Weber and the Persistence of Religion: Capitalism, Social Theory, and the Sublime

Weber and the Persistence of Religion examines the peculiar character of modern religious experience and practice in mature capitalist societies. Max Weber was one of the earliest social theorists to show how early Protestantism may have given rise to modern capitalism. But he also showed how the capitalist social formation, once fully elaborated, created an economic and social climate hostile not just to Christianity, but to any religious or spiritual practice that aimed to leave its imprint on public life. In this groundbreaking work, Professor Lough challenges Weber’s still popular treatments of secularization, rationalization, and institutionalization, showing how capitalism gives rise to its own peculiar spiritual and religious forms. These forms share with capitalism a highly problematic relationship to material reality in general and to the human body in particular, helping to explain why contemporary religious practitioners display a special readiness to mortify not only their own flesh, but specially the flesh of those whom they count their enemies. Professor Lough’s Weber study offers a fresh retheorizing for the complex relationship of economy, society, culture and spirituality that provides insights into the often violent shape of spiritual experience in the contemporary world.
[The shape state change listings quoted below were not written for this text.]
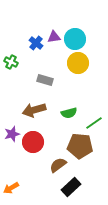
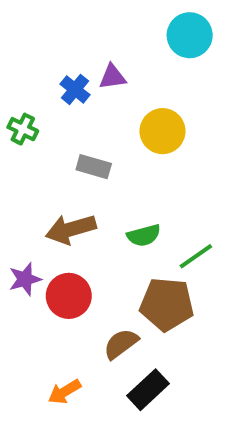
cyan circle: (75, 39) -> (190, 35), moved
orange arrow: (11, 188) -> (65, 392), moved

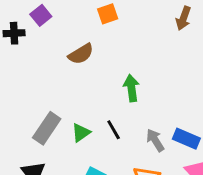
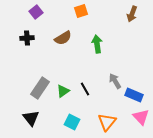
black cross: (14, 33) -> (27, 38), moved
green arrow: (131, 88) -> (97, 44), moved
gray arrow: (155, 140) -> (115, 81), moved

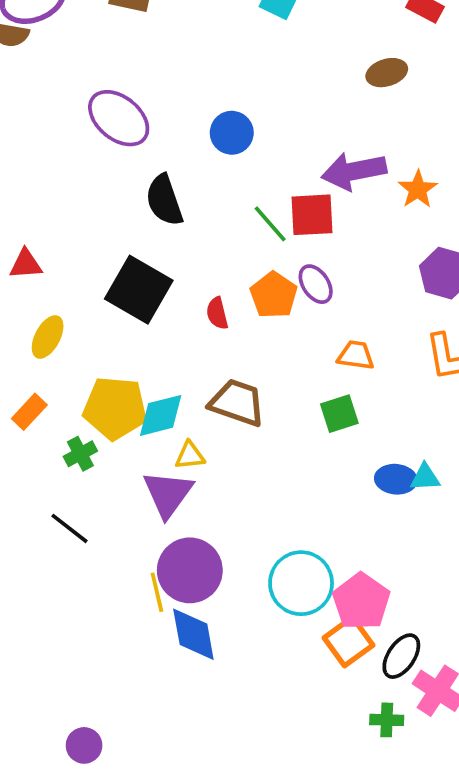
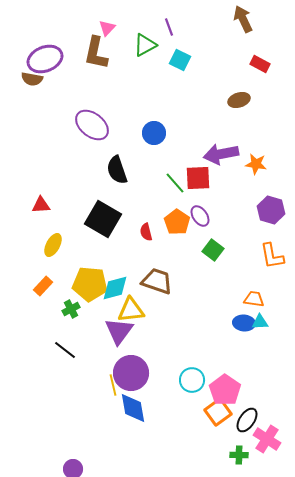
orange star: (418, 189) -> (256, 164), turned -30
orange trapezoid: (356, 355) -> (254, 299), moved
green square: (339, 414) -> (213, 250), moved, turned -35
yellow triangle: (190, 456) -> (131, 310), size x1.6
cyan circle: (301, 583) -> (192, 380), size x0.7

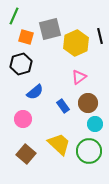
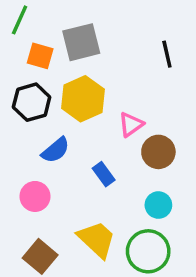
yellow hexagon: (76, 43) -> (83, 99), moved
brown circle: (88, 103) -> (158, 152), moved

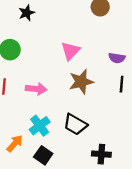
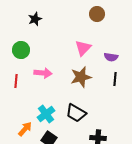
pink triangle: (71, 51) -> (83, 48), moved
pink arrow: (36, 89) -> (43, 73), moved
A Deadly Silence: Spivak’s Subaltern in Critical Cultural Studies

A Deadly Silence explores the inclination of cultural studies scholars to overlook or downplay the social, historical, political and economic composition of their own scholarship and the many ways that their scholarship perpetuates and expands the very forms of domination that it seeks to expose. Taking Gayatri Shakrovorti Spivak’s “Can the Subaltern Speak?” as its point of departure, Professor Lough reviews the ways that contemporary critical cultural studies elide the bodies of those whom their research examines as well as the body of knowledge in general. Lough shows how scholars might recuperate an embodied scholarly practice that promises to be both more analytically and theoretically rigorous and better suited to exposing the very elisions their scholarship is apt to conceal.

Možemo li Živjeti bez Države? Možda. [Can we Live without the State? Perhaps.
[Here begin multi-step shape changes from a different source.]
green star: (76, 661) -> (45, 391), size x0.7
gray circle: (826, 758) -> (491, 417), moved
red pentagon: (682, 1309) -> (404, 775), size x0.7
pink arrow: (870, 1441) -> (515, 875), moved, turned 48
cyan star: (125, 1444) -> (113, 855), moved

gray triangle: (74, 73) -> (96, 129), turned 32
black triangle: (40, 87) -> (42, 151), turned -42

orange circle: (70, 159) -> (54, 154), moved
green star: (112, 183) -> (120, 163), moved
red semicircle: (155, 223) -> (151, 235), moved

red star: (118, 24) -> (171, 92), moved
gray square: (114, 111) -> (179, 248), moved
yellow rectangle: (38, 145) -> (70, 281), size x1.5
2014 J Lough Možemo li Živjeti bez Države [Can we live without the state].pdf

This provocative article is based on a paper Professor Lough delivered at a conference held in Banja Vrućica, Rpublik Srbska, in 2014 that was attended by many members of the Balkan financial and political oligarchy. Its title “Can we Live without the State?” is ironic. It explores the formal conditions under which the “state” as an outside authority might no longer be necessary. It finds these conditions lacking in the Balkans largely on account of the intimate relationship between private enterprise and public institutions. Insofar as oligarchic intervention into political and economic institutions introduces exceptional distortions into both economic and political life, the need for strong, independent public institutions in the Balkans is specially overwhelming. Only with strong, independent, and active public institutions might it be possible to live without the state. At least at present in the Balkans, the oligarchy is a de facto state, but one that rules arbitrarily in its own and its clients' private interests.
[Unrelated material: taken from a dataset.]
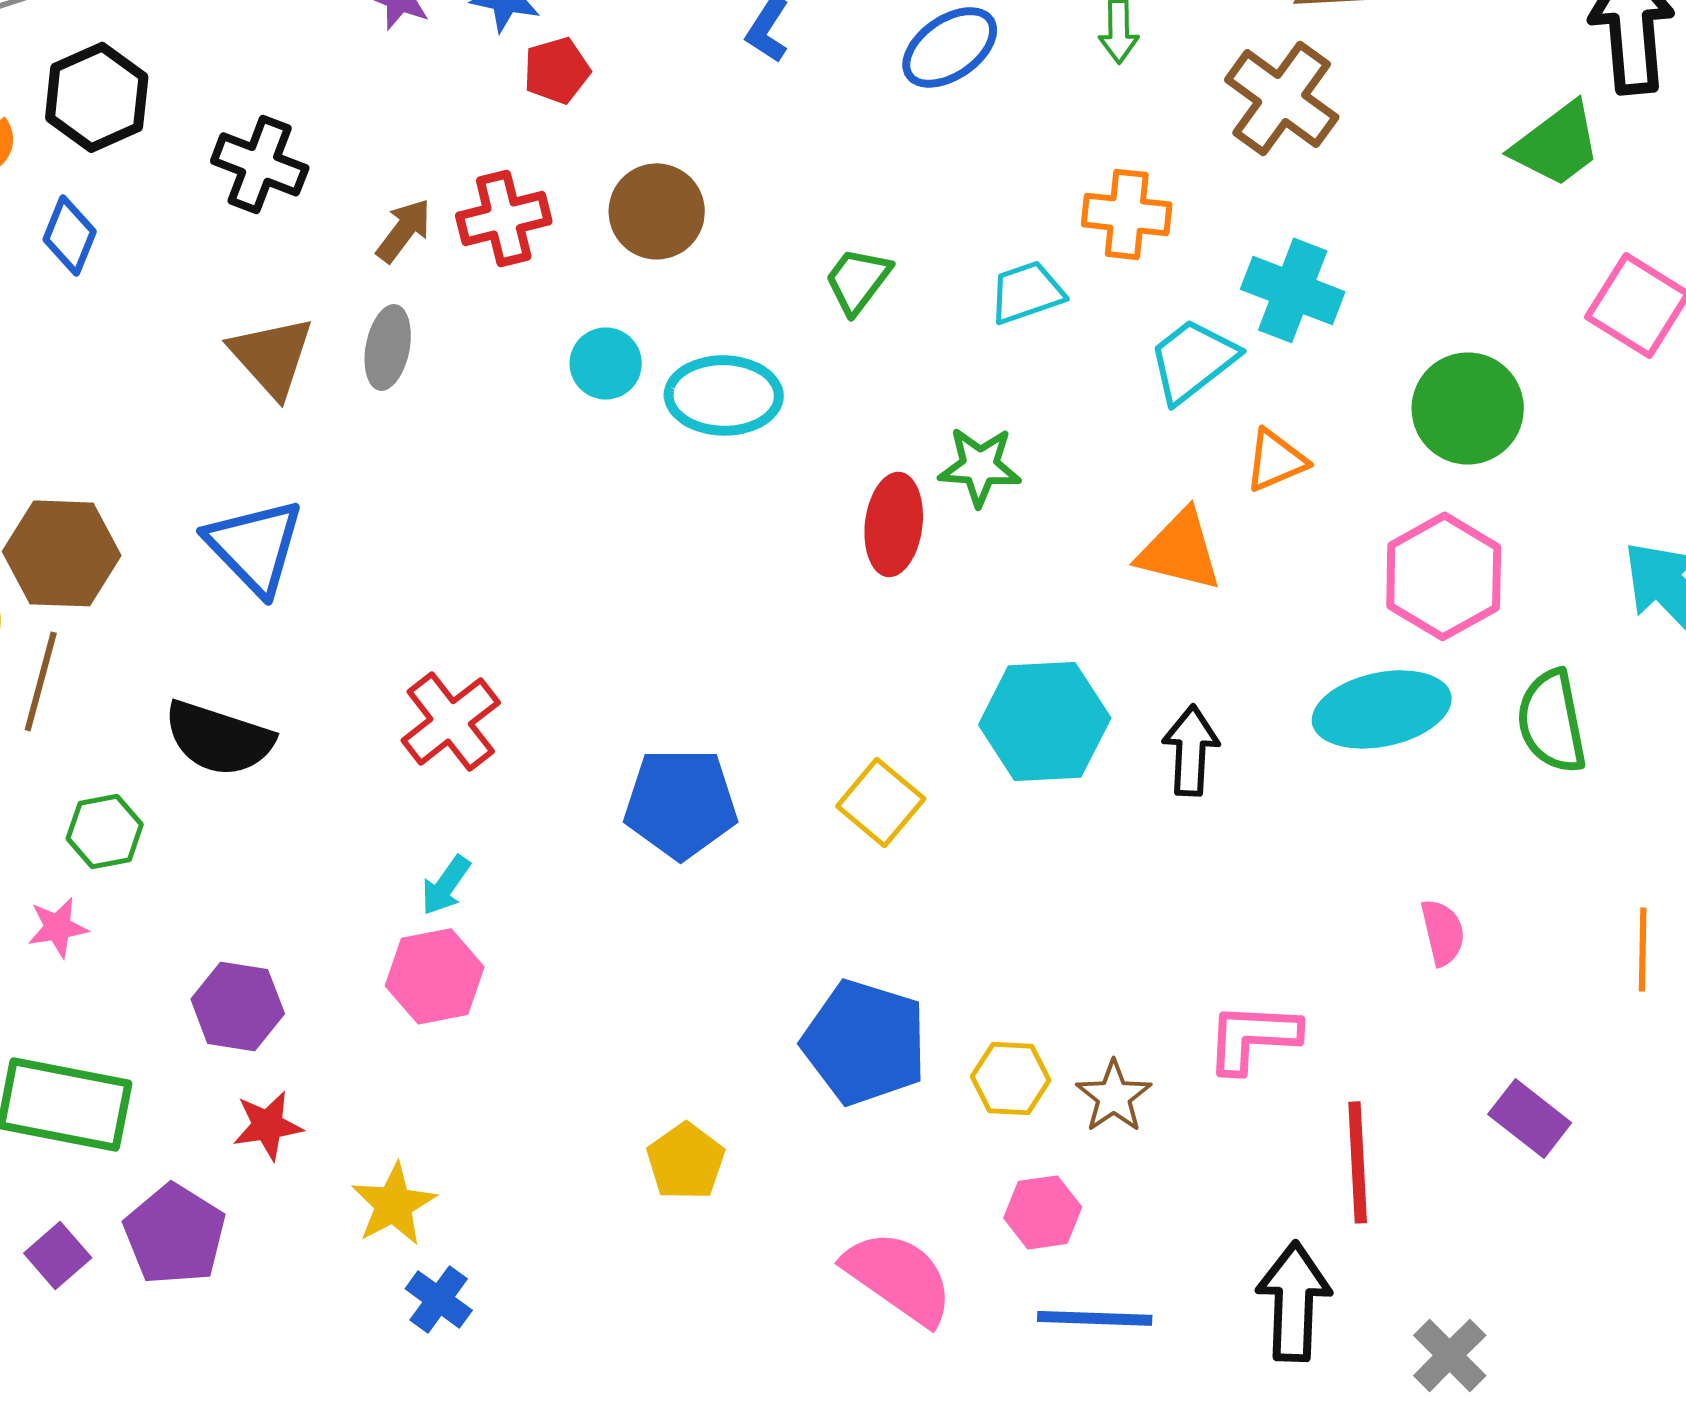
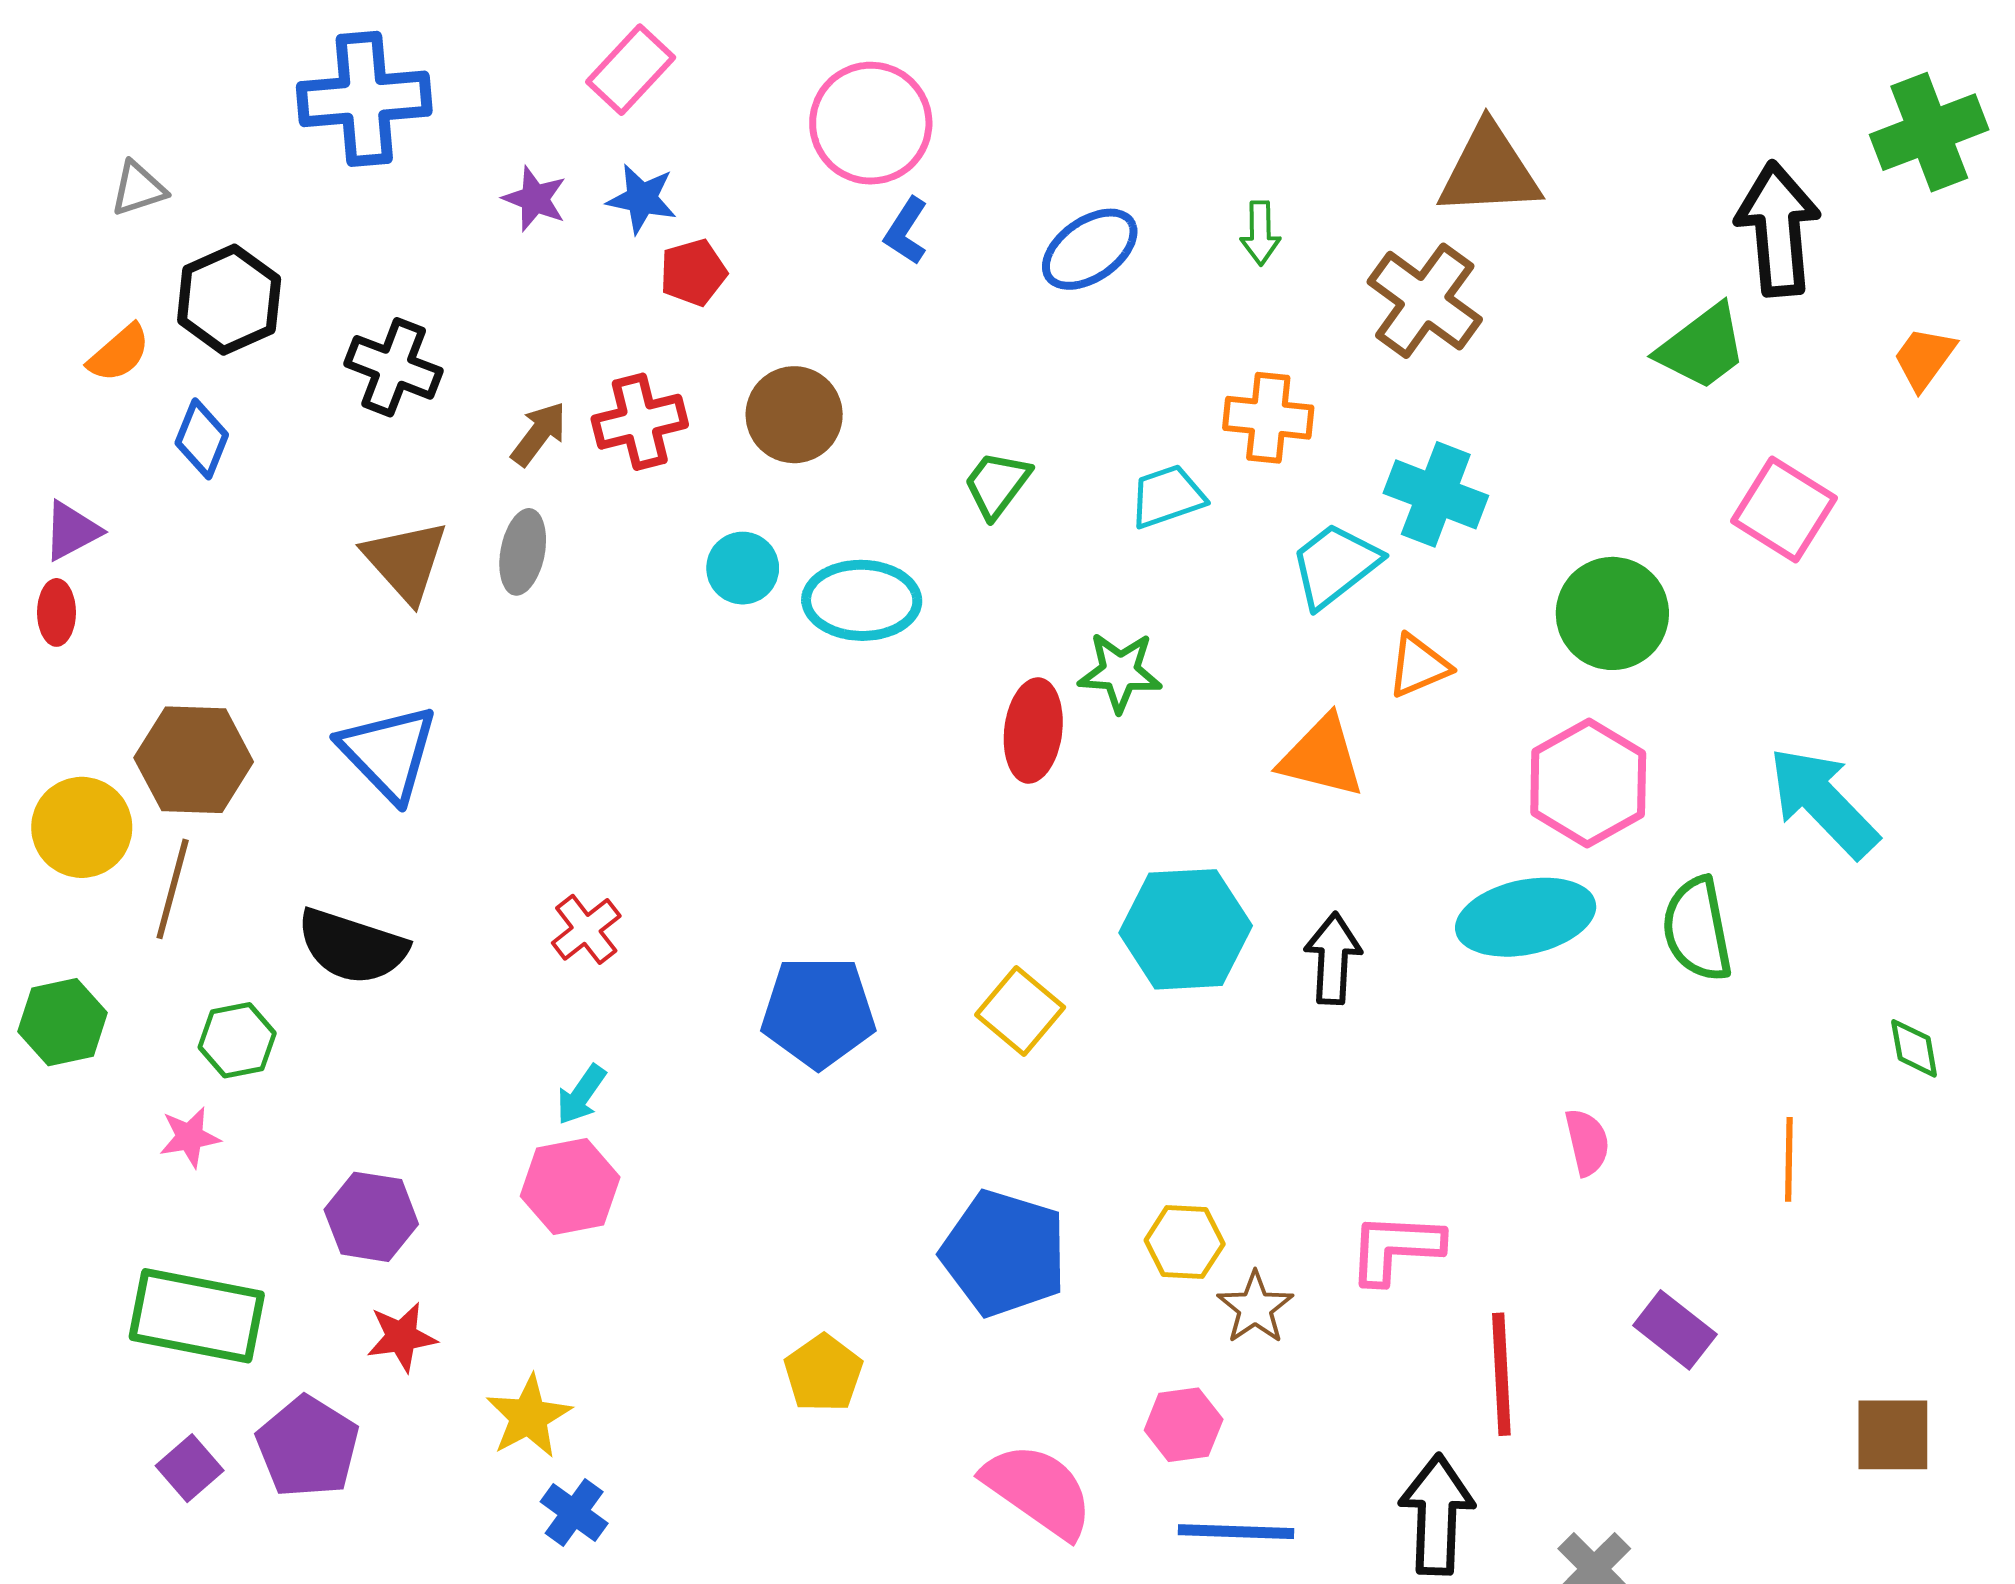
red cross: (451, 721) -> (586, 929), size x0.7
yellow hexagon: (1011, 1078) -> (1185, 1242), moved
A Model for Economic Growth in Bosnia and Herzegovina

2014 J Lough A Model for Economic Growth in Bosnia and Herzegovina.pdf

This article is based on a paper Professor Lough delivered at a converence held in Tuzla, Bosnia and Herzegovina, in 2013 to a gathering of economists and business leaders eager to grasp how the transition to free market capitalism had failed Bosnia and Herzegovina. Using the rigorous economic modeling suggested in Robert Lucas Jr’s Lectures on Economic Growth, Professor Lough seeks to identify a roughly quantify a variable that accounts for the lack of foreign investment in Bosnia and Herzegovina. Wages in BiH are somewhere between 10% and 15% of the average wages in the Eurozone. This should serve as an incentive to foreign investors eager to take advantage of the wage differential. And, yet, so little can foreign investors rely upon the rule of law in BiH and so costly are the rents they must pay to do business that the 85-90% gains they might enjoy from the wage differential disappear. The solution is for the European community and indigenous educated bourgeoisie to work to create strong, independent public institutions empowered to enforce basic commercial law and financially punish those oligarchs who take advantage of rent-seeking opportunities to dampen the investment climate.